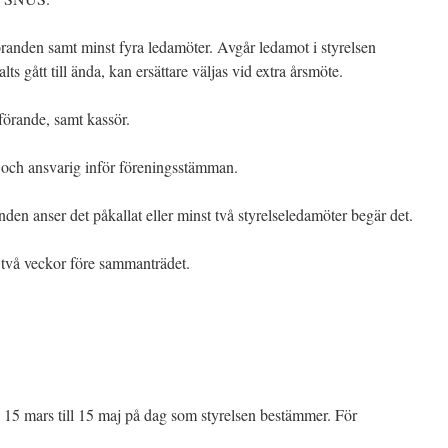
öranden samt minst fyra ledamöter. Avgår ledamot i styrelsen
ts gått till ända, kan ersättare väljas vid extra årsmöte.
förande, samt kassör.
l och ansvarig inför föreningsstämman.
en anser det påkallat eller minst två styrelseledamöter begär det.
 två veckor före sammanträdet.
 15 mars till 15 maj på dag som styrelsen bestämmer. För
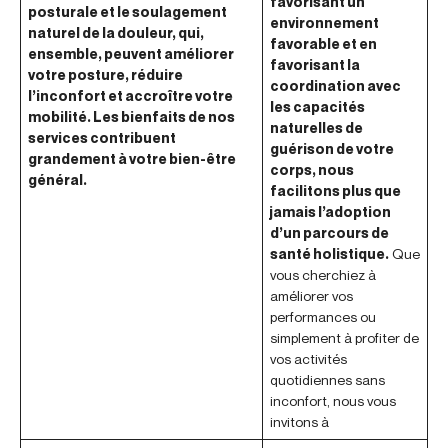
favorisant un
posturale et le soulagement
environnement
naturel de la douleur, qui,
favorable et en
ensemble, peuvent améliorer
favorisant la
votre posture, réduire
coordination avec
l’inconfort et accroître votre
les capacités
mobilité. Les bienfaits de nos
naturelles de
services contribuent
guérison de votre
grandement à votre bien-être
corps, nous
général.
facilitons plus que
jamais l’adoption
d’un parcours de
santé holistique.
Que
vous cherchiez à
améliorer vos
performances ou
simplement à profiter de
vos activités
quotidiennes sans
inconfort, nous vous
invitons à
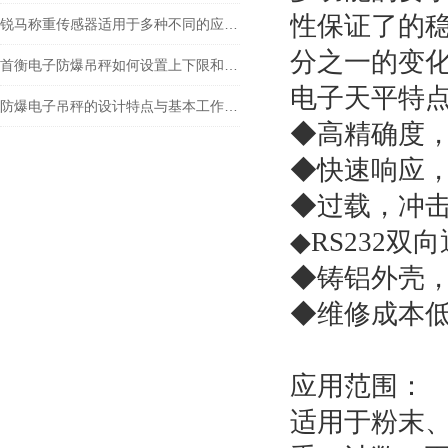
性保证了的
锐马称重传感器适用于多种不同的应用场景
分之一的变
首衡电子防爆吊秤如何设置上下限和报警？
电子天平特
防爆电子吊秤的设计特点与基本工作原理
◆高精确度
◆快速响应
◆过载，冲
◆RS232双
◆铸铝外壳
◆维修成本
应用范围：
适用于粉末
********
-- PROBLEM --
Drop the pictures and reproduce the rest of the data exactly.

-- SOLVED EXERCISE --
öranden samt minst fyra ledamöter. Avgår ledamot i styrelsen
ts gått till ända, kan ersättare väljas vid extra årsmöte.
förande, samt kassör.
l och ansvarig inför föreningsstämman.
en anser det påkallat eller minst två styrelseledamöter begär det.
 två veckor före sammanträdet.
 15 mars till 15 maj på dag som styrelsen bestämmer. För
favorisant un
posturale et le soulagement
environnement
naturel de la douleur, qui,
favorable et en
ensemble, peuvent améliorer
favorisant la
votre posture, réduire
coordination avec
l’inconfort et accroître votre
les capacités
mobilité. Les bienfaits de nos
naturelles de
services contribuent
guérison de votre
grandement à votre bien-être
corps, nous
général.
facilitons plus que
jamais l’adoption
d’un parcours de
santé holistique.
Que
vous cherchiez à
améliorer vos
performances ou
simplement à profiter de
vos activités
quotidiennes sans
inconfort, nous vous
invitons à
性保证了的
锐马称重传感器适用于多种不同的应用场景
分之一的变
首衡电子防爆吊秤如何设置上下限和报警？
电子天平特
防爆电子吊秤的设计特点与基本工作原理
◆高精确度
◆快速响应
◆过载，冲
◆RS232双
◆铸铝外壳
◆维修成本
应用范围：
适用于粉末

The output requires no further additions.